Jesus fuck Gigabyte motherboards downloading and installing firmware updates over HTTP no fucking S

https://tomshardware.com/news/...

Comments
  • 4
    Woah! I know I have had Asus laptops update firmware.
  • 7
    I'm on Asus mobos, but their "grid install" is among the first things i disable. I update the bios via USB thumbdrive at my decision. Well, that and not using Windows in the first place.
  • 5
    The problem isn't whether the connection is TLS-protected or not. It is that no cryptographic signature is checked on the downloaded firmware blob.
  • 0
    @Oktokolo Doesn't work, as MSI and their customers have found out the hard way: https://cybernews.com/news/...
  • 0
    @Fast-Nop Well, securing the customer side obviously is only one part of the problem. No update process is safe when the very source of the update gets compromised.
  • 0
    @Oktokolo The problem is, how to do the key update?
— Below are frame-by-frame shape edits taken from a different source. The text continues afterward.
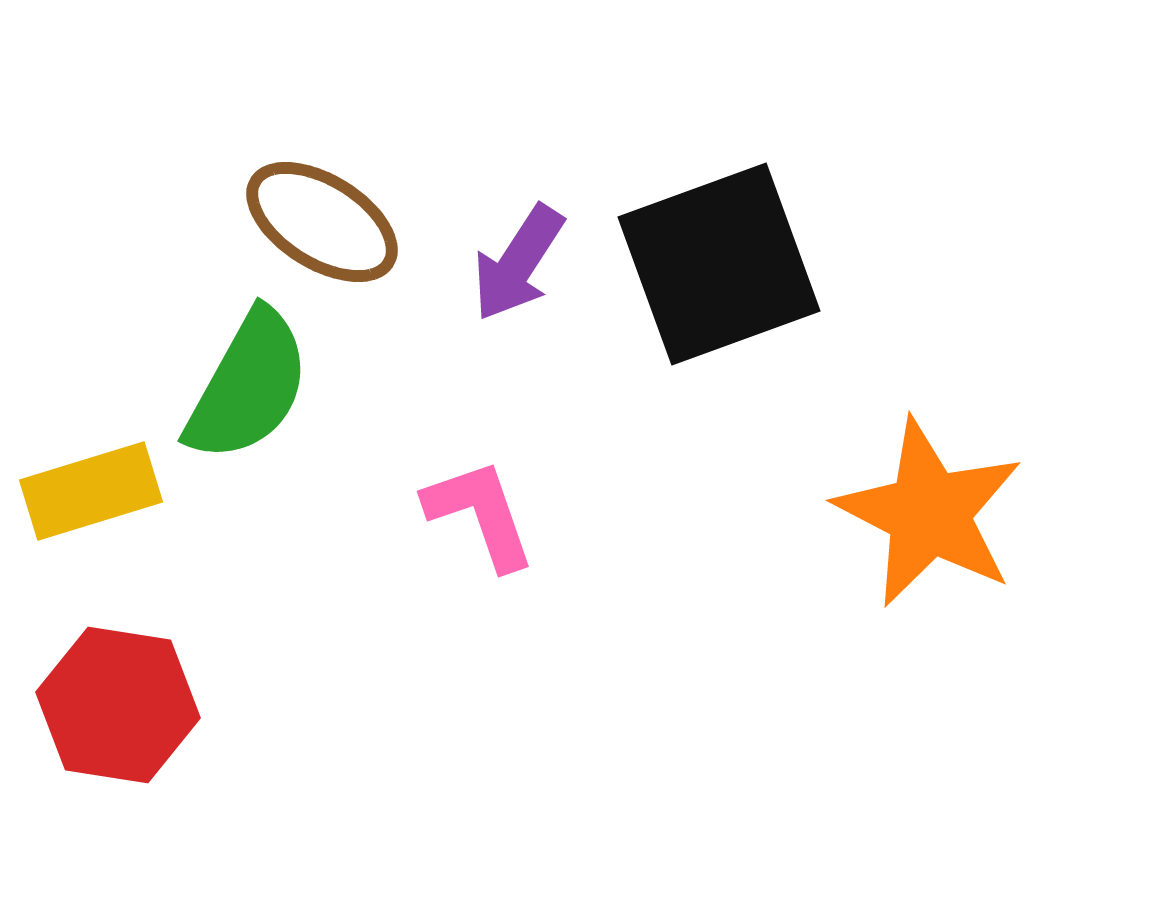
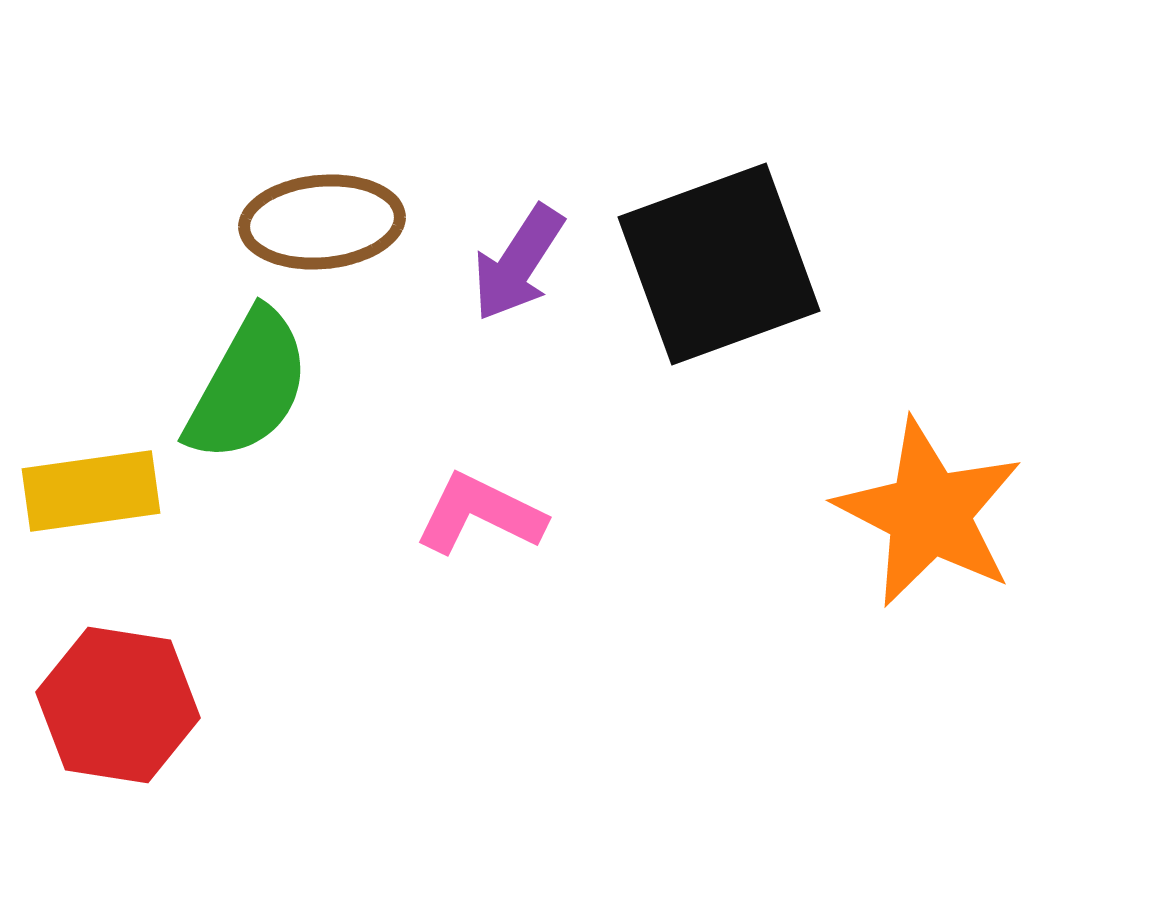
brown ellipse: rotated 37 degrees counterclockwise
yellow rectangle: rotated 9 degrees clockwise
pink L-shape: rotated 45 degrees counterclockwise
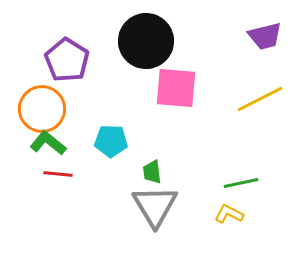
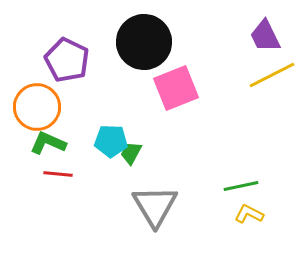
purple trapezoid: rotated 78 degrees clockwise
black circle: moved 2 px left, 1 px down
purple pentagon: rotated 6 degrees counterclockwise
pink square: rotated 27 degrees counterclockwise
yellow line: moved 12 px right, 24 px up
orange circle: moved 5 px left, 2 px up
green L-shape: rotated 15 degrees counterclockwise
green trapezoid: moved 21 px left, 19 px up; rotated 35 degrees clockwise
green line: moved 3 px down
yellow L-shape: moved 20 px right
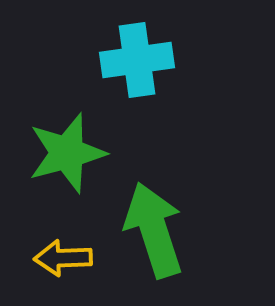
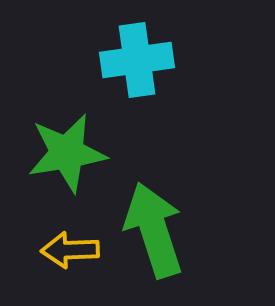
green star: rotated 6 degrees clockwise
yellow arrow: moved 7 px right, 8 px up
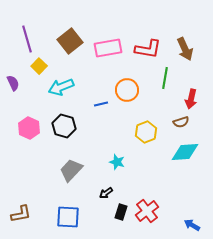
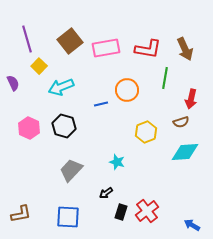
pink rectangle: moved 2 px left
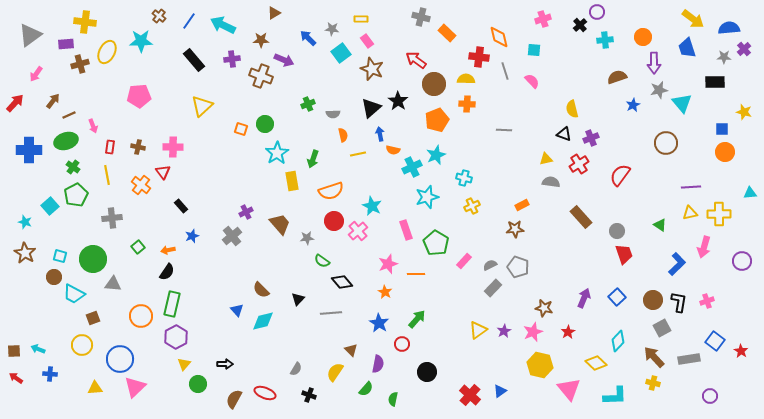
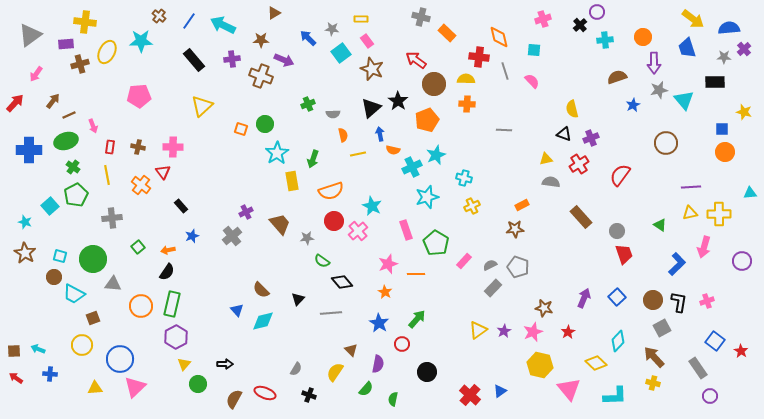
cyan triangle at (682, 103): moved 2 px right, 3 px up
orange pentagon at (437, 120): moved 10 px left
orange circle at (141, 316): moved 10 px up
gray rectangle at (689, 359): moved 9 px right, 9 px down; rotated 65 degrees clockwise
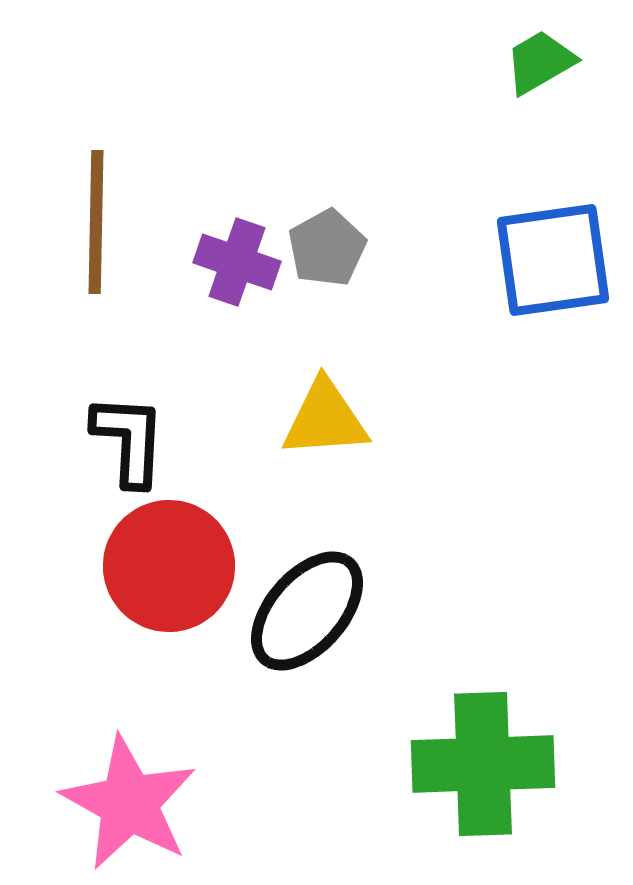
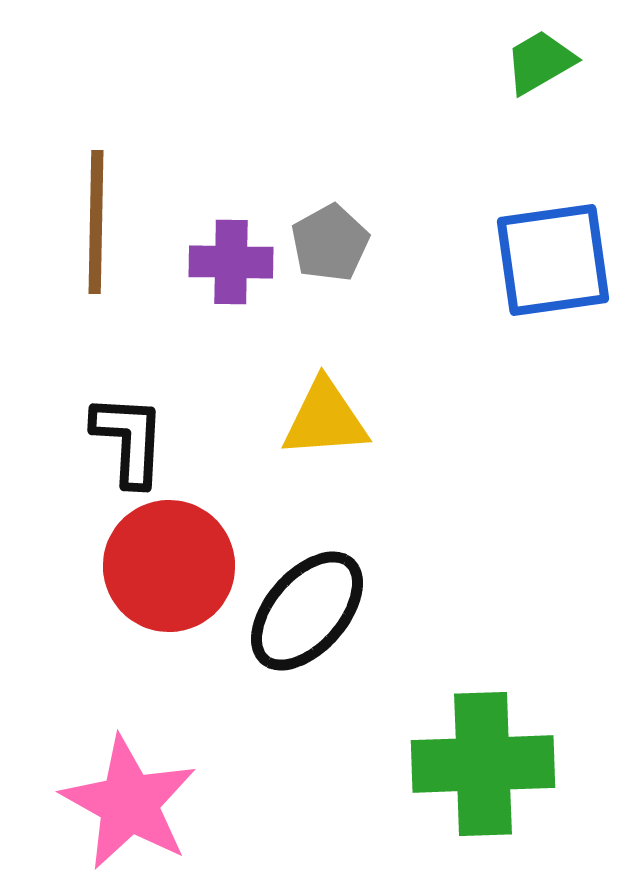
gray pentagon: moved 3 px right, 5 px up
purple cross: moved 6 px left; rotated 18 degrees counterclockwise
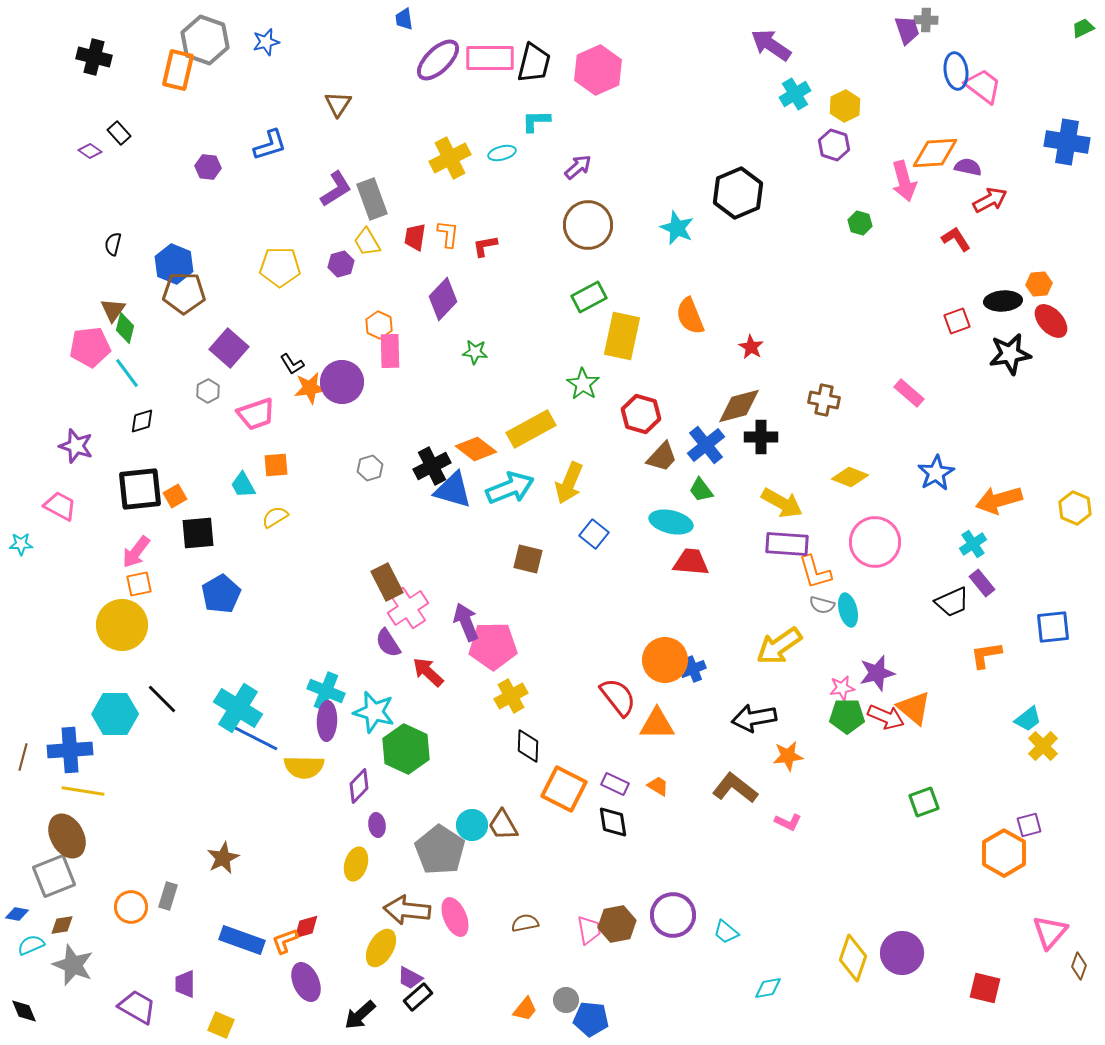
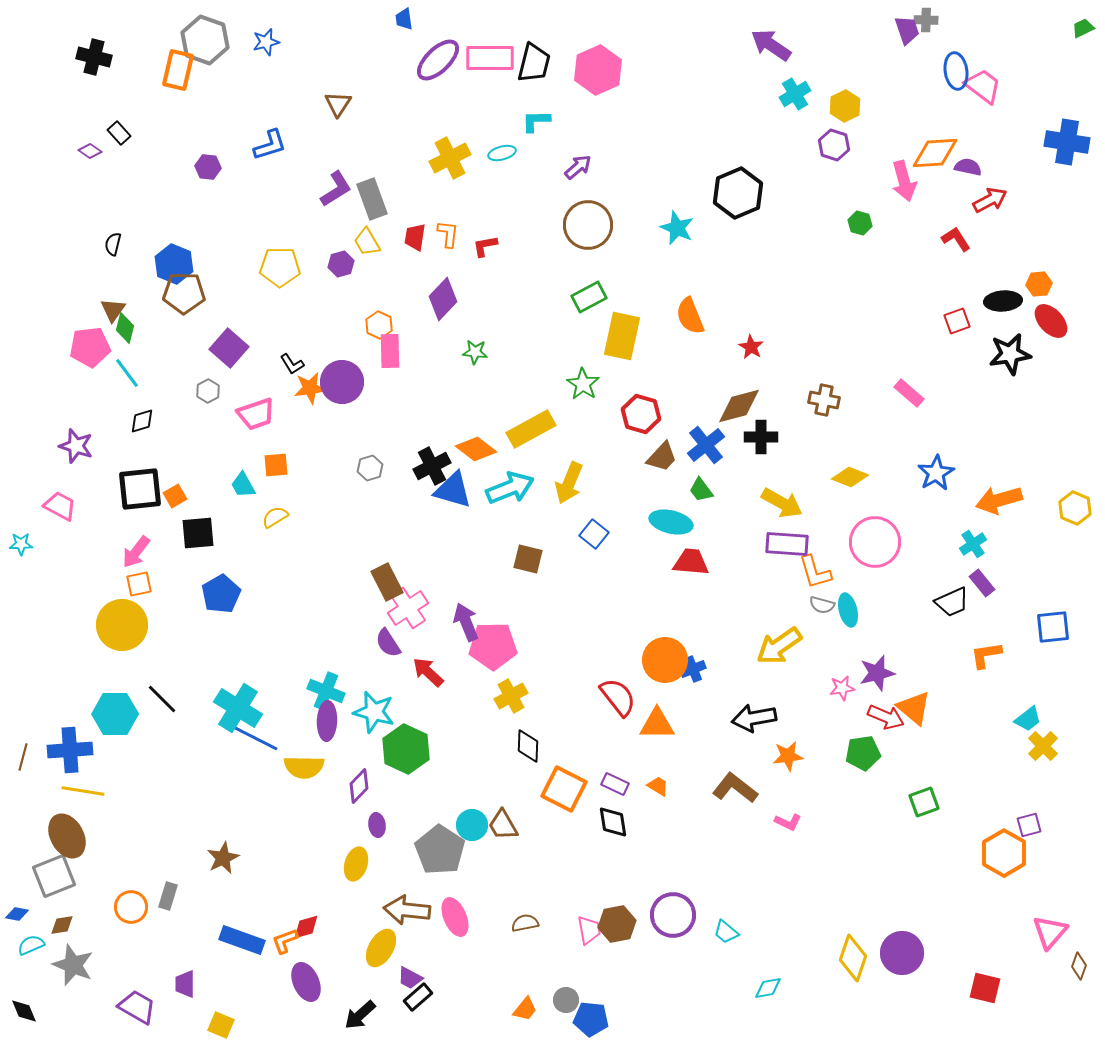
green pentagon at (847, 716): moved 16 px right, 37 px down; rotated 8 degrees counterclockwise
That would need a secure channel, and that can be e.g. HTTPS. But if you have to trust that channel for a key update, you can as well trust it for the actual software update.

    Btw., Linux distros with signed packages over plain HTTP are in a different situation - HTTPS isn't useful for securing the data because there are a lot of mirrors, and each mirror could tamper with the data, so that requires package signing. That's different from firmware that should only be downloaded from the vendor.
  • 1
    @Fast-Nop that works fine as long as the keys can be revoked. Of course at a certain point you have to trust something. If a firmware author doctors it you are screwed anyway.

    You have a procedure with usb stick to introduce new keys. It's a manual action.
  • 0
    @mansur85 used to be my goto brand. Got a Gigabyte now but mine is not on the list (too old) but I might go back to asRock depending on their offering at the time of the next upgrade.
  • 0
    And this is why I recommend to move away from commercial grade hardware and go to more enterprise hardware like Lenovo business machines (Thinkstation, ThinkPads) or HPE. Their firmware update process is tedious but at least you can rely on it.

    Well, still disable telemetry.
  • 0
    holy vulnerabilities, batman!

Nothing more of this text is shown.